We have spent the last few weeks discussing various aspects of board service including on-boarding new board members, setting expectations through a board commitment letter, and interviewing prospective board members. However, all of this information is essentially useless unless you understand who you need on your board.
Why Wealth Isn’t the Deciding Factor in Board Recruitment
When I ask organizations who they want to serve on the board of directors, I often get responses such as, “someone who is very wealthy,” or “someone who knows lots of people,” or “someone who will just write us a check and not get involved in the organization too much.” While it should be an expectation that all board members contribute financially to the work of the organization, wealth should not be a deciding factor in board recruitment. Since each of us gives or not according to what is in our hearts, if someone is not connected to the mission of the organization, they are not going to contribute financially at the level you think they should simply because they are able.
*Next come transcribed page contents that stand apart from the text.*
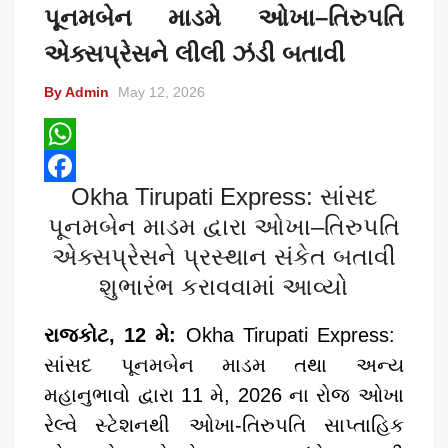
પૂનમબેન માડમે ઓખા–તિરુપતિ
એક્સપ્રેસને લીલી ઝંડી બતાવી
By Admin
May 12, 2026
W
Okha Tirupati Express: સાંસદ
h
F
પૂનમબેન માડમ દ્વારા ઓખા–તિરુપતિ
a
a
એક્સપ્રેસને પ્રસ્થાન સંકેત બતાવી
t
c
શુભારંભ કરાવવામાં આવ્યો
s
e
A
b
રાજકોટ, 12 મે:
Okha Tirupati Express: ​
p
o
સાંસદ પૂનમબેન માડમ તથા અન્ય
p
o
મહાનુભાવો દ્વારા 11 મે, 2026 ના રોજ ઓખા
k
રેલ્વે સ્ટેશનથી ઓખા-તિરુપતિ સાપ્તાહિક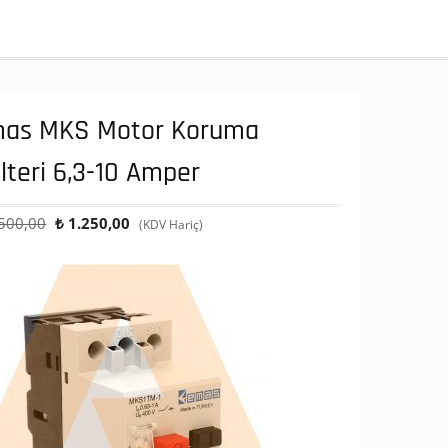
as MKS Motor Koruma
lteri 6,3-10 Amper
Orijinal
Şu
500,00
₺
1.250,00
(KDV Hariç)
fiyat:
andaki
₺ 2.500,00.
fiyat:
₺ 1.250,00.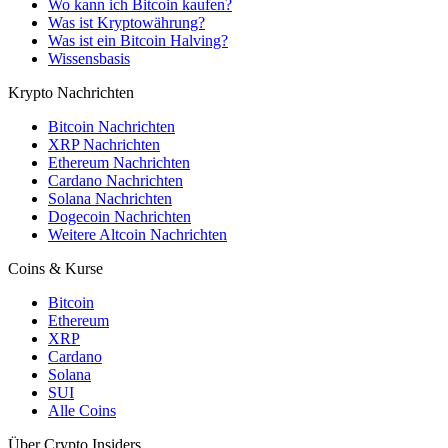
Wo kann ich Bitcoin kaufen?
Was ist Kryptowährung?
Was ist ein Bitcoin Halving?
Wissensbasis
Krypto Nachrichten
Bitcoin Nachrichten
XRP Nachrichten
Ethereum Nachrichten
Cardano Nachrichten
Solana Nachrichten
Dogecoin Nachrichten
Weitere Altcoin Nachrichten
Coins & Kurse
Bitcoin
Ethereum
XRP
Cardano
Solana
SUI
Alle Coins
Über Crypto Insiders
So, eliminate wealth as a factor in the board recruitment process.
Factors that Do Matter in Board Recruitment
But, the question still remains, “Who do you need on board?” Let’s walk through a step by step process of how to get the people that you want and need on board.
- Assess the skills, talents and resources (connections) of current board members. This can be done through the use of a board matrix completed by each board member and then compiled into one document. (Members of the Faith Based Nonprofit Resource Center will have access to a board matrix in this months’ content. Learn more here.)
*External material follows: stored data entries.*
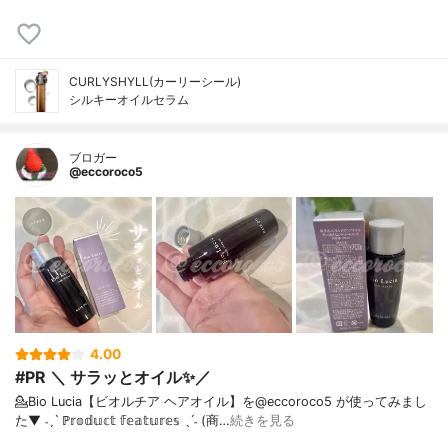
CURLYSHYLL(カーリーシール)
シルキーオイルセラム
ブロガー
@eccoroco5
4.00
#PR ＼ サラッとオイル✨／
💁Bio Lucia【ビオルチア ヘアオイル】を@eccoroco5 が使ってみまし
た⁡⁡⁡⁡▼⁡⁡ ˗ˏˋ ℙ𝕣𝕠𝕕𝕦𝕔𝕥 𝕗𝕖𝕒𝕥𝕦𝕣𝕖𝕤 ˎˊ˗ (商…
続きを見る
- Consider having someone serve on the board who is a recipient or graduate of your service. Many funders ask if the organization has representatives of the client population on the board of directors.
- Review the strategic plan. To get where you want to go in the next 1-3 years, who do you need to help you get there? What skills are areas of expertise are needed?
So now that you know who you need on board, the challenge becomes finding and recruiting those individuals.
Develop a “secret” list of people who you think would be good potential board members. Talk with your board members, ask them who they know and who they think might be good board members. Obviously, since you are keeping a list of people’s names, what they can contribute to the mission of the organization in terms of time, talent and resources, you will not want this list to be made public. (Members of the Faith Based Nonprofit Resource Center will have access to a list of where to find board members in this month’s content. Learn more here.
Remember as you begin recruiting people and thinking about having people serve on the board of directors, it is not a good idea to meet someone and immediately ask them to serve. It’s sort of like dating, you need to meet a lot of people, spend time getting to know them and then decide if you want to marry them.